As an author, Moore follows the Robert Caro school of factual exactitude, as when he parses recollections of the supper menu at No. 10 Downing St. on Thatcher’s first day of office by noting that some remembered cottage pie, while others instead remembered sandwiches and others recalled shepherd’s pie. Such descriptive notation, often laid out in copiously detailed footnotes, can make Moore sound more like a recording secretary than a biographer.
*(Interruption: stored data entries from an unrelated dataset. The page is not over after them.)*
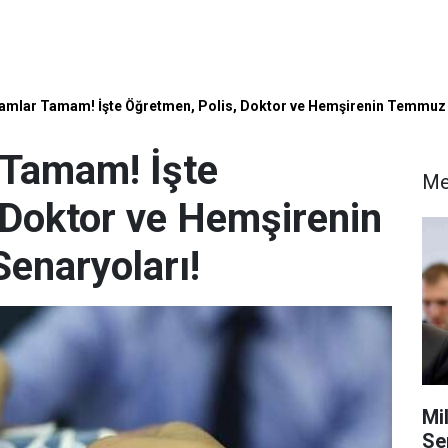
kamlar Tamam! İşte Öğretmen, Polis, Doktor ve Hemşirenin Temmuz
 Tamam! İşte
Me
 Doktor ve Hemşirenin
naryoları!
Mi
Se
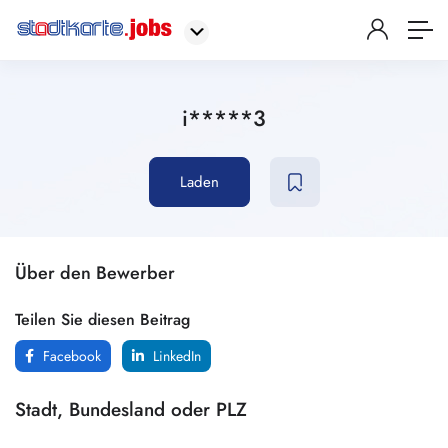
i*****3
Laden
Über den Bewerber
Teilen Sie diesen Beitrag
Facebook
LinkedIn
Stadt, Bundesland oder PLZ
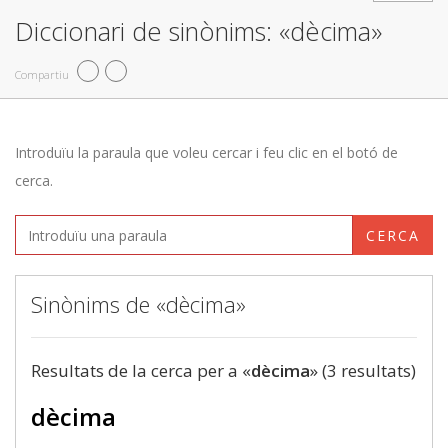
Diccionari de sinònims: «dècima»
Compartiu
Introduïu la paraula que voleu cercar i feu clic en el botó de
cerca.
CERCA
Sinònims de «dècima»
Resultats de la cerca per a «
dècima
» (3 resultats)
dècima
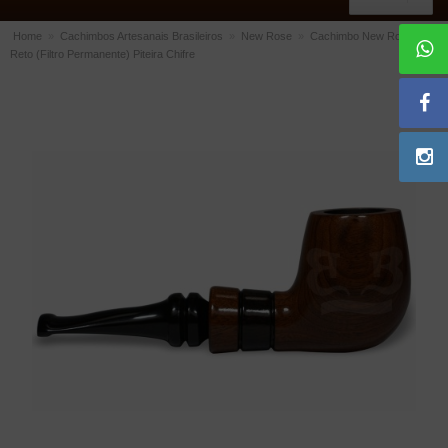
Home
»
Cachimbos Artesanais Brasileiros
»
New Rose
»
Cachimbo New Rose
Reto (Filtro Permanente) Piteira Chifre
ACESSÓRIOS
Dichavadores
Filtros para Cachimbo
Gás
Isqueiros
Suportes Bertoldi para Cachimbos
Piteiras para Cigarro
Limpadores para Cachimbo
Bolsas para Cachimbo
Cinzeiros
Cortadores de Charuto
Fluidos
Moore’s primary strength – a thorough grounding in British culture and politics – can also be a complication for American readers. His references to British parliamentary customs might confuse those less well versed in these traditions, and the book contains a number of British idioms, as when he uses the word “poky” to describe the relative smallness of the Thatchers’ living quarters.
“From Grantham to the Falklands” ends with Thatcher offering a victory speech after her country’s successful military campaign to eject Argentine forces from the Falkland Islands.
“It may well have been the happiest moment of her life,” Moore writes – hinting, without quite saying so, that Volume II of his biography could be an anti-climax.